Installations of rhdfs, rmr2, plyrmr and rhbase

Rsudio provides a series of packages for the connection between R and hadoop. rhdfs provides the manipulation of HDFS in hadoop in R. rmr2 and plyrmr let user do mapreduce job in R. rhbase allow user to access data in hbase.

Before using packages in R, we implement wordcount by using hadoop streaming. First, export the hadoop home in the terminal by command export HADOOP_HOME=/usr/local/hadoop/. New two R files named mapper.R and reducer.R, respectively.

#! /usr/bin/env Rscript
## mapper.R
trimWhiteSpace <- function(line) gsub("(^ +)|( +$)", "", line)
splitIntoWords <- function(line) unlist(strsplit(line, "[[:space:]]+"))
con <- file("stdin", open = "r")
while (length(line <- readLines(con, n = 1, warn = FALSE)) > 0) {
    line <- trimWhiteSpace(line)
    words <- splitIntoWords(line)
    ## **** can be done as cat(paste(words, "\t1\n", sep=""), sep="")
    for (w in words)
        cat(w, "\t1\n", sep="")
}
close(con)

#! /usr/bin/env Rscript
# reducer.R
trimWhiteSpace <- function(line) gsub("(^ +)|( +$)", "", line)
splitLine <- function(line) {
    val <- unlist(strsplit(line, "\t"))
    list(word = val[1], count = as.integer(val[2]))
}
env <- new.env(hash = TRUE)
con <- file("stdin", open = "r")
while (length(line <- readLines(con, n = 1, warn = FALSE)) > 0) {
    line <- trimWhiteSpace(line)
    split <- splitLine(line)
    word <- split$word
    count <- split$count
    if (exists(word, envir = env, inherits = FALSE)) {
        oldcount <- get(word, envir = env)
        assign(word, oldcount + count, envir = env)
    }
    else assign(word, count, envir = env)
}
close(con)
for (w in ls(env, all = TRUE))
    cat(w, "\t", get(w, envir = env), "\n", sep = "")
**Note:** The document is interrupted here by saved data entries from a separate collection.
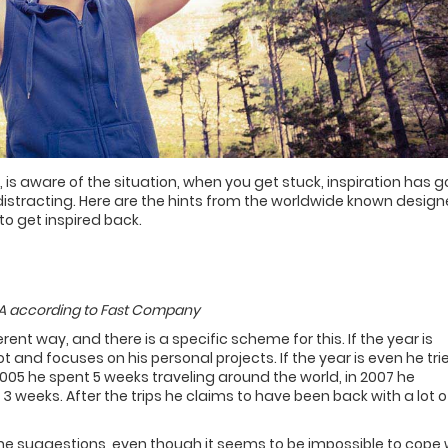
 is aware of the situation, when you get stuck, inspiration has g
 distracting. Here are the hints from the worldwide known design
to get inspired back.
USA according to Fast Company
erent way, and there is a specific scheme for this. If the year is
t and focuses on his personal projects. If the year is even he tri
005 he spent 5 weeks traveling around the world, in 2007 he
 3 weeks. After the trips he claims to have been back with a lot o
 the suggestions, even though it seems to be impossible to cope 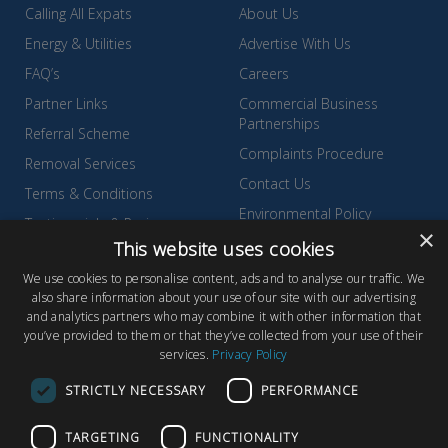
Calling All Expats
About Us
Energy & Utilities
Advertise With Us
FAQ’s
Careers
Partner Links
Commercial Business
Partnerships
Referral Scheme
Complaints Procedure
Removal Services
Contact Us
Terms & Conditions
Environmental Policy
Testimonials & Reviews
×
Privacy Policy
This website uses cookies
Wyldecrest Family Perks
Quality Policy
We use cookies to personalise content, ads and to analyse our traffic. We
also share information about your use of our site with our advertising
Sell Your Park
and analytics partners who may combine it with other information that
you’ve provided to them or that they’ve collected from your use of their
services.
Privacy Policy
STRICTLY NECESSARY
PERFORMANCE
© Copyright 2026 Wyldecrest Parks, All rights reserved |
Website
TARGETING
FUNCTIONALITY
Design
by Concept Original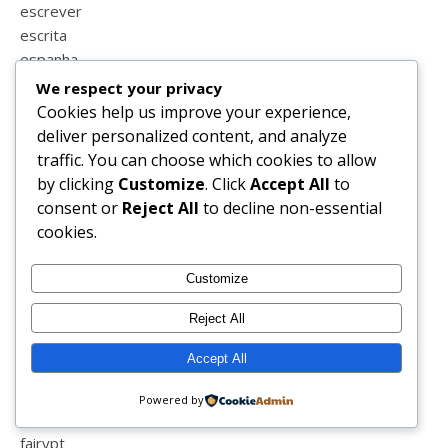
escrever
escrita
espanha
esperança
We respect your privacy
estatisticas
Cookies help us improve your experience,
estilo
deliver personalized content, and analyze
estrias
traffic. You can choose which cookies to allow
estudar
by clicking
Customize
. Click
Accept All
to
estudo em casa
consent or
Reject All
to decline non-essential
eucerin
cookies.
euro 2016
europrice
Customize
eurovisão
Reject All
exames
exceedyourself
Accept All
exercicio
expressividade
Powered by
facebook
fairypt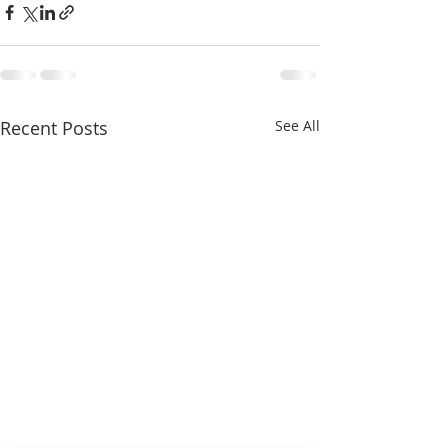
Recent Posts
See All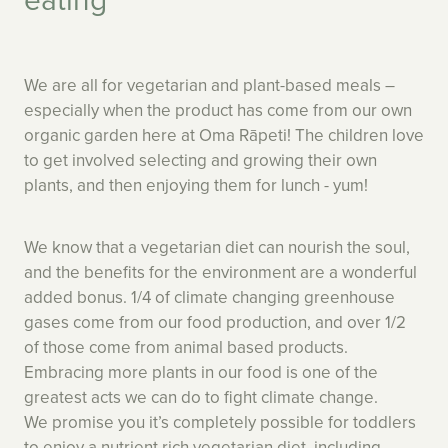
We are all for vegetarian and plant-based meals –
especially when the product has come from our own
organic garden here at Oma Rāpeti! The children love
to get involved selecting and growing their own
plants, and then enjoying them for lunch - yum!
We know that a vegetarian diet can nourish the soul,
and the benefits for the environment are a wonderful
added bonus. 1/4 of climate changing greenhouse
gases come from our food production, and over 1/2
of those come from animal based products.
Embracing more plants in our food is one of the
greatest acts we can do to fight climate change.
We promise you it’s completely possible for toddlers
to enjoy a nutrient rich vegetarian diet, including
Using the example in previous article for hadoop and run hadoop streaming in the terminal:

cd ~/Downloads && mkdir testData && cd testData
wget http://www.gutenberg.org/ebooks/5000.txt.utf-8
cd ..
hdfs dfs -copyFromLocal testData/ /user/celest/
hadoop jar /usr/local/hadoop/share/hadoop/tools/lib/hadoop-streaming-2.6.0.jar \
-files mapper.R,reducer.R,/opt/intel/composer_xe_2013_sp1.3.174/compiler/lib/intel64/libiomp5.so \
-mapper "mapper.R -m" -reducer "reducer.R -r" \
-input /user/celest/testData/* -output /user/celest/testData2-output
hdfs dfs -cat /user/celest/testData2-output/part-00000

We can obtain the same result for wordcount. Next, we are going to install the following packages:

rhdfs
rmr
ravro
plyrmr
rhbase

Note that ravro is the data parser for avro in R.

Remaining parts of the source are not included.